Perhaps the most important point that our results emphasise is that in no cells in the 21 samples from different regions of the gut from oesophagus to rectum were the fibronectin fibrils or fibronexus junctions of true myofibroblasts [16, 17, 26–28] observed. In addition, these myofibroblastic features have never been seen in the literature. In one of the few recent in vivo studies [36], the irregular surface and the faint lamina of smooth-muscle are seen. We therefore emphasise that the SMA immunoreactivity in the free stromal cells of the GI tract resides in smooth-muscle cells and not true myofibroblasts. This is consistent with earlier more limited ultrastructural observations [12] and the published immunostaining results of non-myofibroblastic H-caldesmon and desmin [13, 37], which suggest true smooth-muscle rather than myofibroblastic differentiation. We therefore advocate abandoning such terms as ‘intestinal myofibroblast’, in favour of general terms such as GI stromal or lamina propria cell, or more specific terms such as fibroblast, smooth-muscle or myoid cell. These more precise terms will surely help our understanding of cell function.
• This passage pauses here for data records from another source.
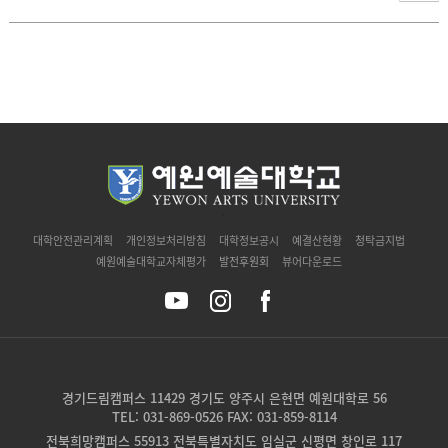
`
대학안전관리계획
개인정보처리방침
대학정보공시
예결산현황
청탁금지법
예원예술대학교자체평가
발전후원회
뷰어다운로드
경기드림캠퍼스 11429 경기도 양주시 은현면 예원대학로 56
TEL: 031-869-0526 FAX: 031-859-8114
전북희망캠퍼스 55913 전북특별자치도 임실군 신평면 창인로 117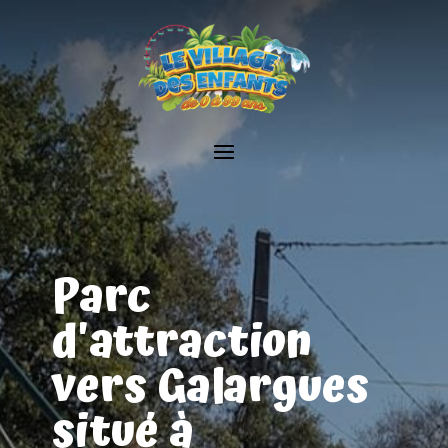
Parc
d'attraction
vers Galargues
situé à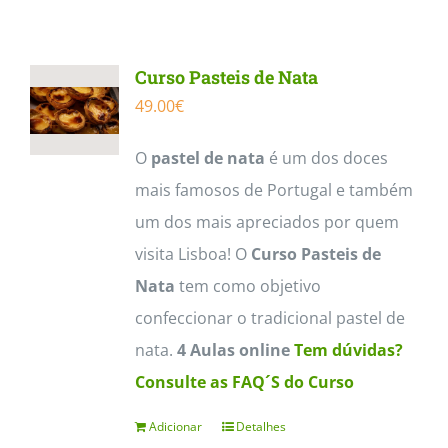
Contactos
Curso Pasteis de Nata
49.00
€
O
pastel de nata
é um dos doces
mais famosos de Portugal e também
um dos mais apreciados por quem
visita Lisboa! O
Curso Pasteis de
Nata
tem como objetivo
confeccionar o tradicional pastel de
nata.
4 Aulas online
Tem dúvidas?
Consulte as FAQ´S do Curso
Adicionar
Detalhes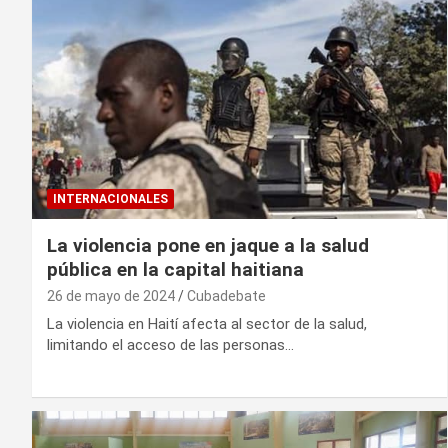
INTERNACIONALES
La violencia pone en jaque a la salud
pública en la capital haitiana
26 de mayo de 2024
Cubadebate
La violencia en Haití afecta al sector de la salud,
limitando el acceso de las personas…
In the context of understanding cell function in the gut, it is, finally, of considerable interest to speculate on the nature of the fibroblastic cells described here in relation to the concept of telocytes [38], formerly referred to as Interstitial Cajal-Like Cells[39]. These cells have been distinguished from fibroblasts on the basis of a number of features [39], but notably their exceptionally long slender processes (‘telopodes’) [38], an example of which is arguably present in our Figure 6B. However, telocytes share some features of fibroblasts –e.g. rER [38, 39]– and the relationship of fibroblastic stromal cells to telocytes in the gut is clearly a subject for further research.